[Xorp-hackers] process auto restart

Mark Handley M.Handley@cs.ucl.ac.uk
Mon, 09 Aug 2004 20:33:11 +0100


>In other words, the rtrmgr has all the responsibility for restarting
>and configuring the process, and the process itself does not need to
>do anything special.
>
>Note that currently the rtrmgr only detects (using 1(a)) that a
>process has exit abnormally, but it does not attempt to restart it.
>The restarting should be added in one of the future releases.

This is correct.  There's one other question that would need to be
resolved before this can be implemented.  What should the rtrmgr do
about processes that depend on the failed process?  The rtrmgr knows
about process startup dependencies from the dependency information in
the process template files.  But should it use this information?
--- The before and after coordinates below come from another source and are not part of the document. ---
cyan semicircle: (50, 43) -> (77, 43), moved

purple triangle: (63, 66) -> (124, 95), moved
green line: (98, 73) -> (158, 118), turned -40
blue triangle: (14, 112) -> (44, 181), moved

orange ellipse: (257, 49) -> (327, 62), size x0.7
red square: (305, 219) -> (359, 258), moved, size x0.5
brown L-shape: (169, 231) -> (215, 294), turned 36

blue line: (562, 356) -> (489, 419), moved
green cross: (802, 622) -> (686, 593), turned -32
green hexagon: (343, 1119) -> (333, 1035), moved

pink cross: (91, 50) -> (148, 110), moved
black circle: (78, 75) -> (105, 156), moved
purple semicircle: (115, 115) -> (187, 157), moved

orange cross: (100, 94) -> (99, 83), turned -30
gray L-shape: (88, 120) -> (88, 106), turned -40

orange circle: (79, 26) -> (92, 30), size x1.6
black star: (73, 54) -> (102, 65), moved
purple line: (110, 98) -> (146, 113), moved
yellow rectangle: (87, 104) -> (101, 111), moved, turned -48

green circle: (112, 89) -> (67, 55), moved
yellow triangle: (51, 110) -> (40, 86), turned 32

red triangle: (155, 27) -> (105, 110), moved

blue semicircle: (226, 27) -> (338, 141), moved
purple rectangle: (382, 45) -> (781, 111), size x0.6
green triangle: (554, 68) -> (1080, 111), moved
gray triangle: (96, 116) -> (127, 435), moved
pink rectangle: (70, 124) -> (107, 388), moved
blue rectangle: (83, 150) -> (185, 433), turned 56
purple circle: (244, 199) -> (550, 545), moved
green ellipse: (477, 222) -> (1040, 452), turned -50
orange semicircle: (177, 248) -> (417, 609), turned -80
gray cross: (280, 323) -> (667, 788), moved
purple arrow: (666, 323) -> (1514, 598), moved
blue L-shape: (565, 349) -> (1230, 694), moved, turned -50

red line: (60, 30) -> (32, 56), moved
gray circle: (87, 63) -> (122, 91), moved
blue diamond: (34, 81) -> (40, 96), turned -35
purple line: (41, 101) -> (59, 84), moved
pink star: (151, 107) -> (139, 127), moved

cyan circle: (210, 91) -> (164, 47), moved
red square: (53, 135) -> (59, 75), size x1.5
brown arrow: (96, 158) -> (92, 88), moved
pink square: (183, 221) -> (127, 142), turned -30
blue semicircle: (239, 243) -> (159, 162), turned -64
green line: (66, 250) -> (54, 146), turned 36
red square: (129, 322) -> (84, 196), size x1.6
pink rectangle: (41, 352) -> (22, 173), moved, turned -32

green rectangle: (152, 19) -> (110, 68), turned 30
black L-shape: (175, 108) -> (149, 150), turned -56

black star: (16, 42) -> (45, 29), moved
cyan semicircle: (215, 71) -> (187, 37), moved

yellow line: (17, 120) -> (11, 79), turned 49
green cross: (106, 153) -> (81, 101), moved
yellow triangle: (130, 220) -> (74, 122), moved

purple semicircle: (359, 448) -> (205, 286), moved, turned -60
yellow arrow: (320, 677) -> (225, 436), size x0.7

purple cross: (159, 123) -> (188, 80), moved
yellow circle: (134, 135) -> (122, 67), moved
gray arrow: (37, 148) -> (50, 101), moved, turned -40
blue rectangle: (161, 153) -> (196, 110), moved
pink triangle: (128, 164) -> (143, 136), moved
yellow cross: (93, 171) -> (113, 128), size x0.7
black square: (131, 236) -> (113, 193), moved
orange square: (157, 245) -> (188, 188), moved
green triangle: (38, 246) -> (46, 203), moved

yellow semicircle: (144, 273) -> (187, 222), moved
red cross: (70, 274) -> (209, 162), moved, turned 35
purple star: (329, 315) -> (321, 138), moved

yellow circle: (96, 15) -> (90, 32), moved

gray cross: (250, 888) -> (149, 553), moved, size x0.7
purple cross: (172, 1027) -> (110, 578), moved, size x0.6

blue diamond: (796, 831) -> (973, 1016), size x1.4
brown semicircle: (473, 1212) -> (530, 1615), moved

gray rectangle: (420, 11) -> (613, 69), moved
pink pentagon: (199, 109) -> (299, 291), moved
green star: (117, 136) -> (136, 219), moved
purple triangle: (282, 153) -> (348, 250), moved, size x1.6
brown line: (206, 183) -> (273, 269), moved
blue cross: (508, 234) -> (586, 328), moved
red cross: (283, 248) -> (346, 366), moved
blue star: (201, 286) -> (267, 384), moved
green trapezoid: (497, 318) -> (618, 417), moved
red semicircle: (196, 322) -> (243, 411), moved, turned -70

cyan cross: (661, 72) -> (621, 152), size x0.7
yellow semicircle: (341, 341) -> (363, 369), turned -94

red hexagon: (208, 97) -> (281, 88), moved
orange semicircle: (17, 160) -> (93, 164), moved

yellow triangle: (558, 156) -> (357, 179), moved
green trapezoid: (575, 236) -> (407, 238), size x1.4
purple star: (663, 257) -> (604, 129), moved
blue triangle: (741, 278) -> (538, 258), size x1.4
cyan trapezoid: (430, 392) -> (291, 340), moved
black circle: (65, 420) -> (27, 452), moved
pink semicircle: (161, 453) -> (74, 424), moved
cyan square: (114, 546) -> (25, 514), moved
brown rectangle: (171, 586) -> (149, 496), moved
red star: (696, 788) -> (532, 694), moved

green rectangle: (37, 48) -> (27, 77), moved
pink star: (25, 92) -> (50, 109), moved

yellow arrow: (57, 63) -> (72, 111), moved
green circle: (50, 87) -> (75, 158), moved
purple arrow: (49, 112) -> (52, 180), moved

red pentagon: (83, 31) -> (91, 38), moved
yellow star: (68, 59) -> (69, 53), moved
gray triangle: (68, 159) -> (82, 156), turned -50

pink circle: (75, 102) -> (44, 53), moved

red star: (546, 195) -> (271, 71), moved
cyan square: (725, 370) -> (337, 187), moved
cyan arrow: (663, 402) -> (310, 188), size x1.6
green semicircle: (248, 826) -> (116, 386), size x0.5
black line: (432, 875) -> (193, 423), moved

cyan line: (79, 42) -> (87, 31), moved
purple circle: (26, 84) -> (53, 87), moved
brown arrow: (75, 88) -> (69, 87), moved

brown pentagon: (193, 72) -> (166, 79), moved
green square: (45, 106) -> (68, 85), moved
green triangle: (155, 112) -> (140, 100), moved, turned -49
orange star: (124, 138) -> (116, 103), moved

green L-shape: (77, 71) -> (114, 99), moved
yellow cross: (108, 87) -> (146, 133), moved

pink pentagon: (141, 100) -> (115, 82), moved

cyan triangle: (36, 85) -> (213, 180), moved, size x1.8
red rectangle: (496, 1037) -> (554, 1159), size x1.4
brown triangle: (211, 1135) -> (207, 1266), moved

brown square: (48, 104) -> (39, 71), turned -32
My feeling is no.  Our error handling rules state that a process
should terminate itself if a process it critically depends on fails.
So in principle, the rtrmgr shouldn't do anything based on this
dependency information - one process failure should cause all the
critically dependent processes to terminate, and the rtrmgr should
wait until all the processes that think they are dependent have
terminated, and then restart everything that exited.  But how does the
rtrmgr know when it's safe to start the restart procedure?  

This isn't a showstopper, but needs to be decided globally, or we'll
have inconsistent behaviour.

 - Mark